Let A
be a properly aligned array of 32-bit integers in shared memory.
If a single warp tries to fetch elements of A
at random, what is the expected number of bank conflicts?
In other words:
__shared__ int A[N]; //N is some big constant integer
...
int v = A[ random(0..N-1) ]; // <-- expected number of bank conflicts here?
Please assume Tesla or Fermi architecture. I don't want to dwell into 32-bit vs 64-bit bank configurations of Kepler. Also, for simplicity, let us assume that all the random numbers are different (thus no broadcast mechanism).

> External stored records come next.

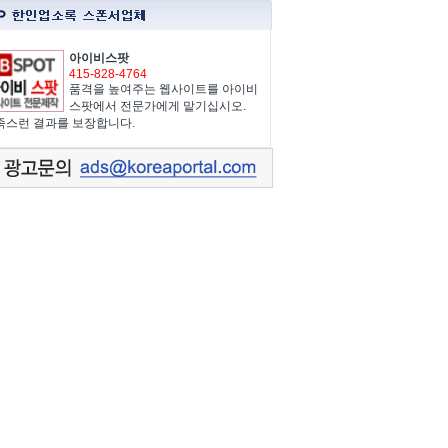
아이비스팟
415-828-4764
품격을 높여주는 웹사이트를 아이비
스팟에서 전문가에게 맡기십시오.
족스런 결과를 보장합니다.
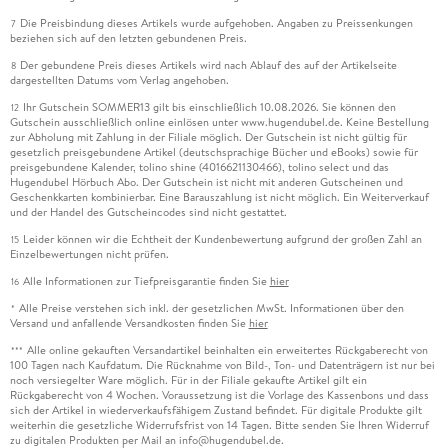
Die Preisbindung dieses Artikels wurde aufgehoben. Angaben zu Preissenkungen
7
beziehen sich auf den letzten gebundenen Preis.
Der gebundene Preis dieses Artikels wird nach Ablauf des auf der Artikelseite
8
dargestellten Datums vom Verlag angehoben.
Ihr Gutschein SOMMER13 gilt bis einschließlich 10.08.2026. Sie können den
12
Gutschein ausschließlich online einlösen unter www.hugendubel.de. Keine Bestellung
zur Abholung mit Zahlung in der Filiale möglich. Der Gutschein ist nicht gültig für
gesetzlich preisgebundene Artikel (deutschsprachige Bücher und eBooks) sowie für
preisgebundene Kalender, tolino shine (4016621130466), tolino select und das
Hugendubel Hörbuch Abo. Der Gutschein ist nicht mit anderen Gutscheinen und
Geschenkkarten kombinierbar. Eine Barauszahlung ist nicht möglich. Ein Weiterverkauf
und der Handel des Gutscheincodes sind nicht gestattet.
Leider können wir die Echtheit der Kundenbewertung aufgrund der großen Zahl an
15
Einzelbewertungen nicht prüfen.
Alle Informationen zur Tiefpreisgarantie finden Sie
hier
16
Alle Preise verstehen sich inkl. der gesetzlichen MwSt. Informationen über den
*
Versand und anfallende Versandkosten finden Sie
hier
Alle online gekauften Versandartikel beinhalten ein erweitertes Rückgaberecht von
***
100 Tagen nach Kaufdatum. Die Rücknahme von Bild-, Ton- und Datenträgern ist nur bei
noch versiegelter Ware möglich. Für in der Filiale gekaufte Artikel gilt ein
Rückgaberecht von 4 Wochen. Voraussetzung ist die Vorlage des Kassenbons und dass
sich der Artikel in wiederverkaufsfähigem Zustand befindet. Für digitale Produkte gilt
weiterhin die gesetzliche Widerrufsfrist von 14 Tagen. Bitte senden Sie Ihren Widerruf
zu digitalen Produkten per Mail an info@hugendubel.de.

My gut feeling suggests a number somewhere between 4 and 6, but I would like to find some mathematical evaluation of it.
I believe the problem can be abstracted out from CUDA and presented as a math problem. I searched it as an extension to Birthday Paradox, but I found really scary formulas there and didn't find a final formula. I hope there is a simpler way...
Summary. Shared memory is a powerful feature for writing well optimized CUDA code. Access to shared memory is much faster than global memory access because it is located on chip. Because shared memory is shared by threads in a thread block, it provides a mechanism for threads to cooperate.

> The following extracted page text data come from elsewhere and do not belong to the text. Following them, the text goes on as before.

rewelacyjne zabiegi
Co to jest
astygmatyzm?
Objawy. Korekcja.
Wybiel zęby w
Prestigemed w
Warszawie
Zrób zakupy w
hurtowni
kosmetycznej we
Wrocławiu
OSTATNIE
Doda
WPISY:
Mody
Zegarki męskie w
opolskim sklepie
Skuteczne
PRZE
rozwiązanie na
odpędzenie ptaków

The shared memory that can be accessed in parallel is divided into modules (also called banks). If two memory locations (addresses) occur in the same bank, then you get a bank conflict during which the access is done serially, losing the advantages of parallel access.
In math, this is thought of as a "balls in bins" problem - 32 balls are randomly dropped into 32 bins. You can enumerate the possible patterns and calculate their probabilities to determine the distribution. A naive approach will not work though as the number of patterns is huge: (63!)/(32!)(31!) is "almost" a quintillion.

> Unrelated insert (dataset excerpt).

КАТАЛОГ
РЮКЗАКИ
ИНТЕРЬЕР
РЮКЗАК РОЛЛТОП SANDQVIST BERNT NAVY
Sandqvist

It is possible to tackle though if you build up the solution recursively and use conditional probabilities.
Look for a paper called "The exact distribution of the maximum, minimum and the range of Multinomial/Dirichlet and Multivariate Hypergeometric frequencies" by Charles J. Corrado.
In the following, we start at leftmost bucket and calculate the probabilities for each number of balls that could have fallen into it. Then we move one to the right and determine the conditional probabilities of each number of balls that could be in that bucket given the number of balls and buckets already used.
Apologies for the VBA code, but VBA was all I had available when motivated to answer :).
Function nCr#(ByVal n#, ByVal r#)
Static combin#()
Static size#
Dim i#, j#
If n = r Then
nCr = 1
Exit Function
End If
If n > size Then
ReDim combin(0 To n, 0 To n)
combin(0, 0) = 1
For i = 1 To n
combin(i, 0) = 1
For j = 1 To i
combin(i, j) = combin(i - 1, j - 1) + combin(i - 1, j)
Next
Next
size = n
End If
nCr = combin(n, r)
End Function
Function p_binom#(n#, r#, p#)
p_binom = nCr(n, r) * p ^ r * (1 - p) ^ (n - r)
End Function
Function p_next_bucket_balls#(balls#, balls_used#, total_balls#, _
bucket#, total_buckets#, bucket_capacity#)
If balls > bucket_capacity Then
p_next_bucket_balls = 0
Else
p_next_bucket_balls = p_binom(total_balls - balls_used, balls, 1 / (total_buckets - bucket + 1))
End If
End Function
Function p_capped_buckets#(n#, cap#)
Dim p_prior, p_update
Dim bucket#, balls#, prior_balls#
ReDim p_prior(0 To n)
ReDim p_update(0 To n)
p_prior(0) = 1
For bucket = 1 To n
For balls = 0 To n
p_update(balls) = 0
For prior_balls = 0 To balls
p_update(balls) = p_update(balls) + p_prior(prior_balls) * _
p_next_bucket_balls(balls - prior_balls, prior_balls, n, bucket, n, cap)
Next
Next
p_prior = p_update
Next
p_capped_buckets = p_update(n)
End Function
Function expected_max_buckets#(n#)
Dim cap#
For cap = 0 To n
expected_max_buckets = expected_max_buckets + (1 - p_capped_buckets(n, cap))
Next
End Function
Sub test32()
Dim p_cumm#(0 To 32)
Dim cap#
For cap# = 0 To 32
p_cumm(cap) = p_capped_buckets(32, cap)
Next
For cap = 1 To 32
Debug.Print " ", cap, Format(p_cumm(cap) - p_cumm(cap - 1), "0.000000")
Next
End Sub
For 32 balls and buckets, I get an expected maximum number of balls in the buckets of about 3.532941.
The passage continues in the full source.